Adrián Pumares Suárez (born 14 June 1989) is a Spanish politician of the party Asturias Forum. He has been the secretary general of the party since 2018. He was elected to the General Junta of the Principality of Asturias in 2019.

==Biography==
Pumares was born in Laviana in Asturias. His grandfather and father were miners, and he graduated in economics from the University of Oviedo.

Pumares joined the Asturias Forum shortly after it was founded as a splinter from the People's Party (PP) in 2011. He was elected to the town council in Laviana in 2015 but resigned due to concentrating on his professional career.

In September 2018, Carmen Moriyón, president of the Asturias Forum, named Pumares as secretary general. In the 2019 Asturian regional election, only two members of the party were elected to the General Junta of the Principality of Asturias, namely Moriyón and Pumares; the former resigned before taking her seat, leaving the spokesmanship of the party to Pumares.

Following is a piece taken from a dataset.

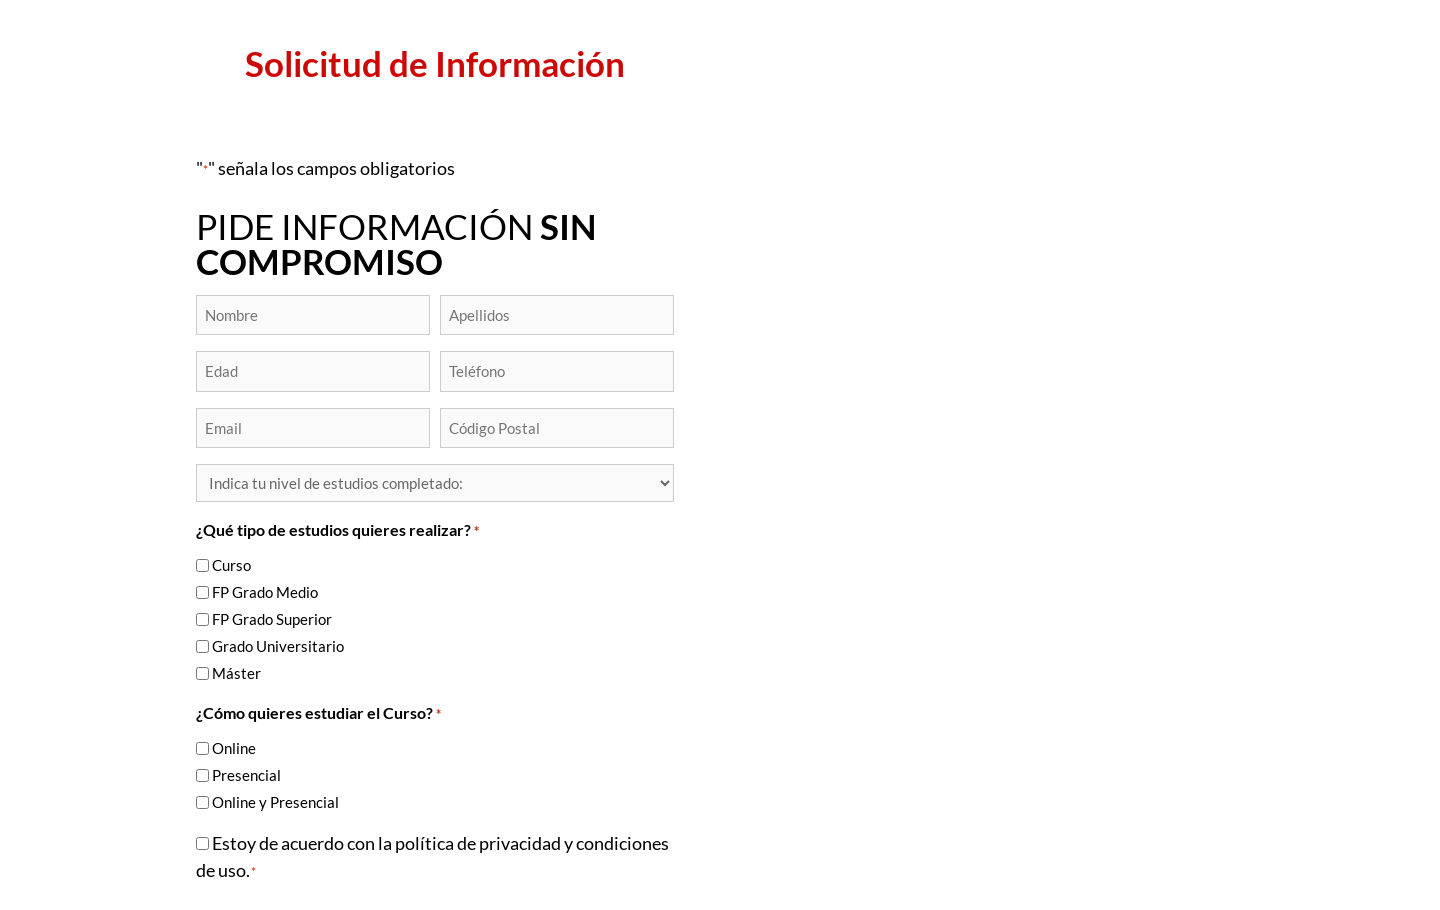 Image resolution: width=1440 pixels, height=910 pixels. Describe the element at coordinates (272, 619) in the screenshot. I see `FP Grado Superior` at that location.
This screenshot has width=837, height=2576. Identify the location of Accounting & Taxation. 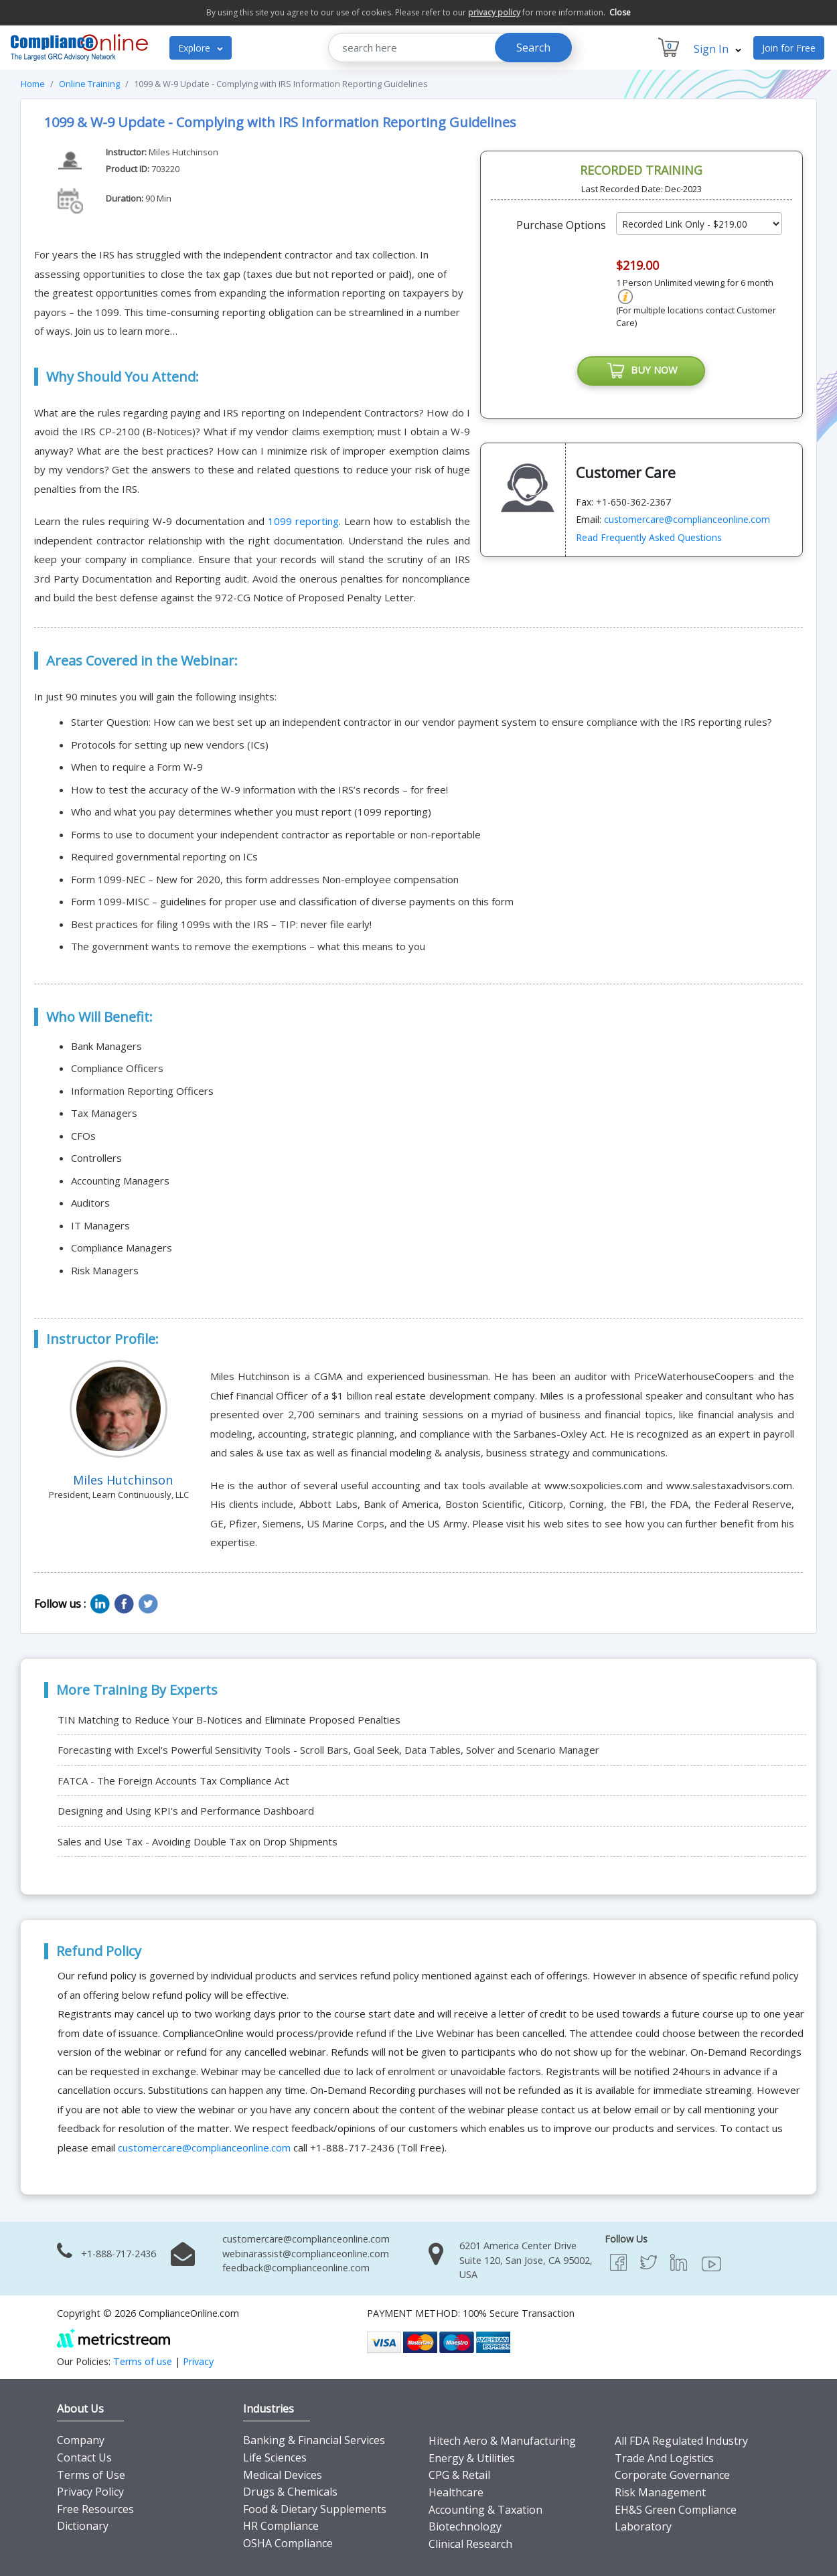 (485, 2509).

In October 2021, Pumares supported the government of Adrián Barbón – led by the Spanish Socialist Workers' Party (PSOE) and aided by the United Left (IU) and Podemos – in legislation concerning co-official status for the Asturian language. He was subsequently attacked on billboards by Vox, who accused him of "imposing on a million Asturians a language that is not theirs". Later, Vox released another billboard showing Barbón and Pumares kissing each other, with the slogan "The Adrians want to slip their tongue on you".

At the 5th Congress of the Asturian Forum in October 2022, Moriyón was re-elected to the presidency unanimously, and Pumares named the lead candidate for the 2023 Asturian regional election. The party fell to only having him as a deputy in the legislature. While Moriyón formed a pact with Vox in order to be re-elected mayor of Gijón, Pumares said that such an arrangement made him "uncomfortable"; he said that Vox wished to take powers away from Asturias and that he would support legislation whether from the PSOE or PP as long as it benefitted the region.